Professor Toth said: "If we start to look at different potato species almost certainly there are going to be new properties within those different species that we can exploit, that in the last several hundred years as we’ve been improving potato, we haven’t really looked at in as much depth as we could. So the potential using this commonwealth potato collection offers huge potential for bringing new properties into existing and new varieties.”

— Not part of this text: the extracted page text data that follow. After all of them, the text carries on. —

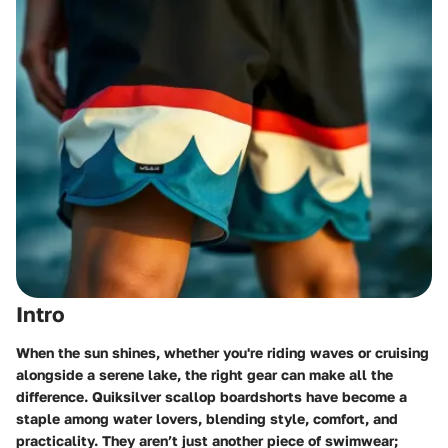
Intro
When the sun shines, whether you're riding waves or cruising
alongside a serene lake, the right gear can make all the
difference. Quiksilver scallop boardshorts have become a
staple among water lovers, blending style, comfort, and
practicality. They aren’t just another piece of swimwear;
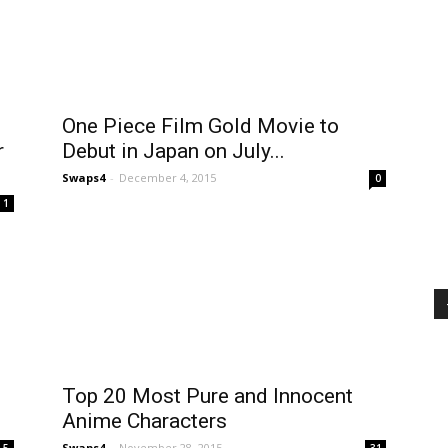
One Piece Film Gold Movie to
r
Debut in Japan on July...
Swaps4
-
December 4, 2015
0
1
Top 20 Most Pure and Innocent
Anime Characters
Swaps4
-
November 28, 2015
5
31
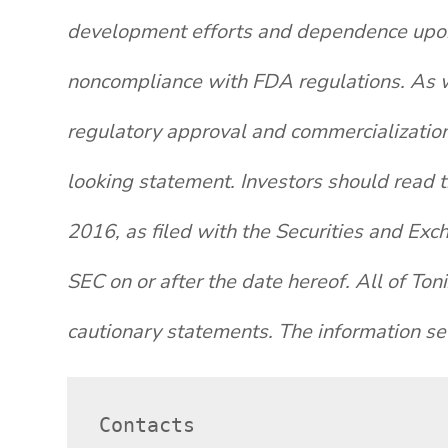
development efforts and dependence upon t
noncompliance with FDA regulations. As wi
regulatory approval and commercialization
looking statement. Investors should read 
2016, as filed with the Securities and Exc
SEC on or after the date hereof. All of Ton
cautionary statements. The information set
Contacts
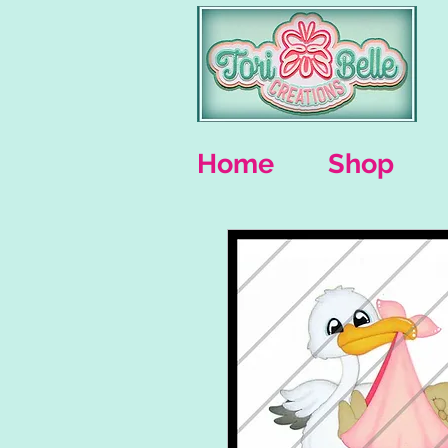
Home
Shop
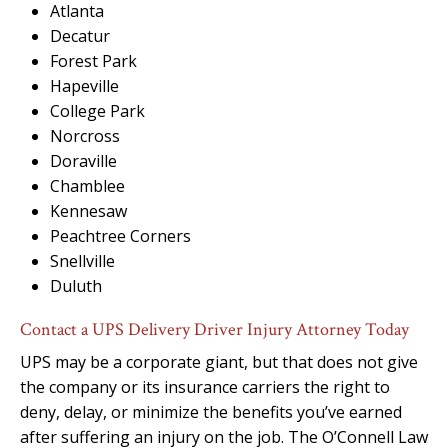
Atlanta
Decatur
Forest Park
Hapeville
College Park
Norcross
Doraville
Chamblee
Kennesaw
Peachtree Corners
Snellville
Duluth
Contact a UPS Delivery Driver Injury Attorney Today
UPS may be a corporate giant, but that does not give
the company or its insurance carriers the right to
deny, delay, or minimize the benefits you’ve earned
after suffering an injury on the job. The O’Connell Law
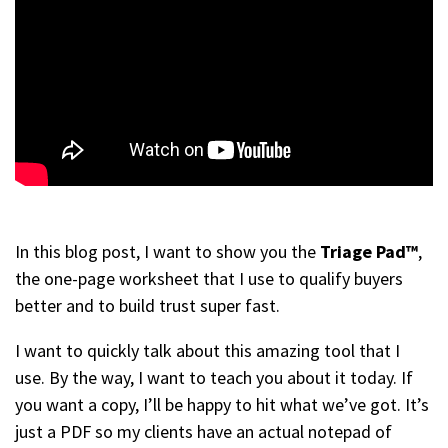
In this blog post, I want to show you the
Triage Pad™
,
the one-page worksheet that I use to qualify buyers
better and to build trust super fast.
I want to quickly talk about this amazing tool that I
use. By the way, I want to teach you about it today. If
you want a copy, I’ll be happy to hit what we’ve got. It’s
just a PDF so my clients have an actual notepad of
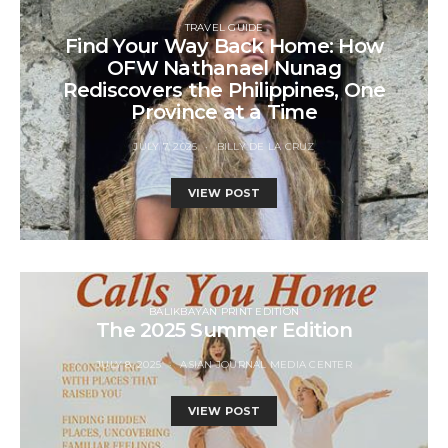
TRAVEL GUIDE
Find Your Way Back Home: How
OFW Nathanael Nunag
Rediscovers the Philippines, One
Province at a Time
JULY 7, 2025
BILLY DE LA CRUZ
VIEW POST
BALIKBAYAN PRINT EDITION
The 2025 Summer Edition
JULY 8, 2025
ASIAN JOURNAL MEDIA CENTER
VIEW POST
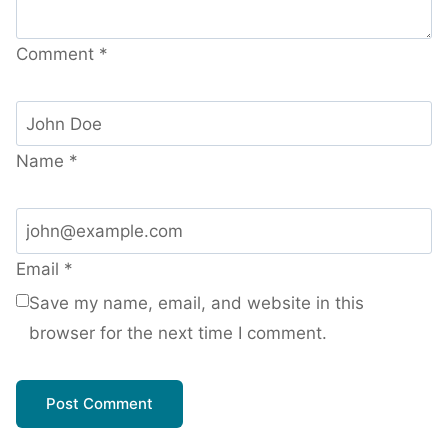
Comment
*
Name
*
Email
*
Save my name, email, and website in this
browser for the next time I comment.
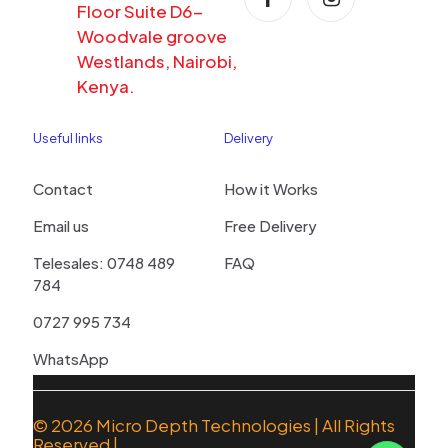
Floor Suite D6-
Woodvale groove
Westlands, Nairobi,
Kenya.
Useful links
Delivery
Contact
How it Works
Email us
Free Delivery
Telesales: 0748 489
FAQ
784
0727 995 734
WhatsApp
© 2026
Micro Depth Technologies
| All Rights
Reserved |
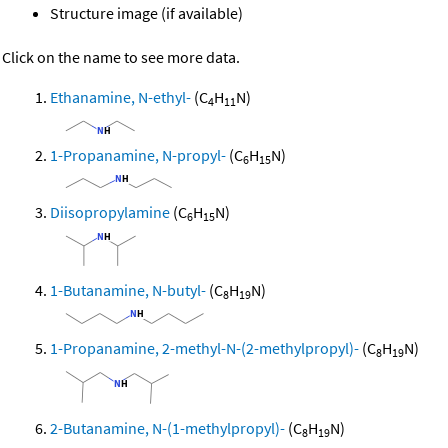
Structure image (if available)
Click on the name to see more data.
Ethanamine, N-ethyl-
(C
H
N)
4
11
1-Propanamine, N-propyl-
(C
H
N)
6
15
Diisopropylamine
(C
H
N)
6
15
1-Butanamine, N-butyl-
(C
H
N)
8
19
1-Propanamine, 2-methyl-N-(2-methylpropyl)-
(C
H
N)
8
19
2-Butanamine, N-(1-methylpropyl)-
(C
H
N)
8
19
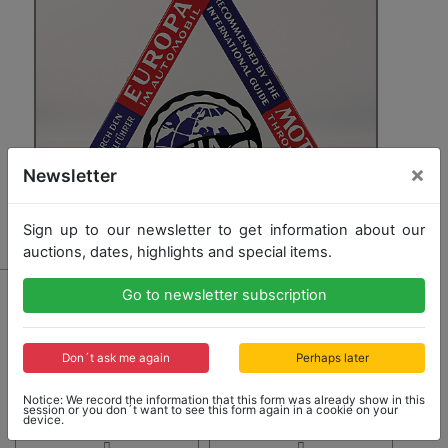
×
Newsletter
Sign up to our newsletter to get information about our
auctions, dates, highlights and special items.
3668
Go to newsletter subscription
enamel sign Europa I. Automobil (EIA), corners with
small damages, otherwise good condition
Don´t ask me again
Perhaps later
Opening bid: 120,00 €
Notice: We record the information that this form was already show in this
session or you don´t want to see this form again in a cookie on your
device.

But, he said, for the most part, the plants and tubers grown from this collection do not look a lot like the potato we are all familiar with. "Sometimes you will get plants that grow very spindly and produce tiny little tubers. Sometimes you get dumpy tuber. I do something with school kids where I show them these potatoes and they’re nothing like normal potatoes. There are 101 different shapes and colours and they’re beautiful.”

The Herald: Plants grown from  Commonwealth Potato Collection seeds at the National Potato Innovation Centre

Plants grown from the Commonwealth Potato

They are also an incredible gene resource. Professor Toth said: “The idea is that if we can find a gene within them that is useful to the normal tuberosum style tuber. Then we can move those genes into what we know best – into a tuberosum variety. and use the trait but in a potato that we know well.”

Nevertheless, it's likely consumers have to move on from some old favourite varieties and embrace new ones. For instance, the familiar Maris Piper, beloved by chippies and the most common potato grown in the UK, is increasingly being viewed with concern.

“In terms of sustainability, it's not the best one to use," Professor Toth said, "It's not very resistant to certain pests and diseases. It would be good in the long term if it was replaced by something that was more sustainable.”

“I think that the main thing is to show consumers that there are varieties that are just as good but are more sustainable. They’re coming through all the time and our job is to convince people that these are just as good as Maris Piper in the kitchen and in terms of flavour.”

So, will the potato of tomorrow look and taste very different from the one we consume now?

He thinks not. "There is no reason that you can’t have a potato that looks exactly the same in the future as it is now, but it will have been bred to have certain properties like resistance or drought tolerance or heat tolerance. You won't notice these as a consumer, but will make a huge difference in terms of chemicals used, or the ability to grow it in a minimum of water, or whilst protecting the soil and the carbon in the soil.”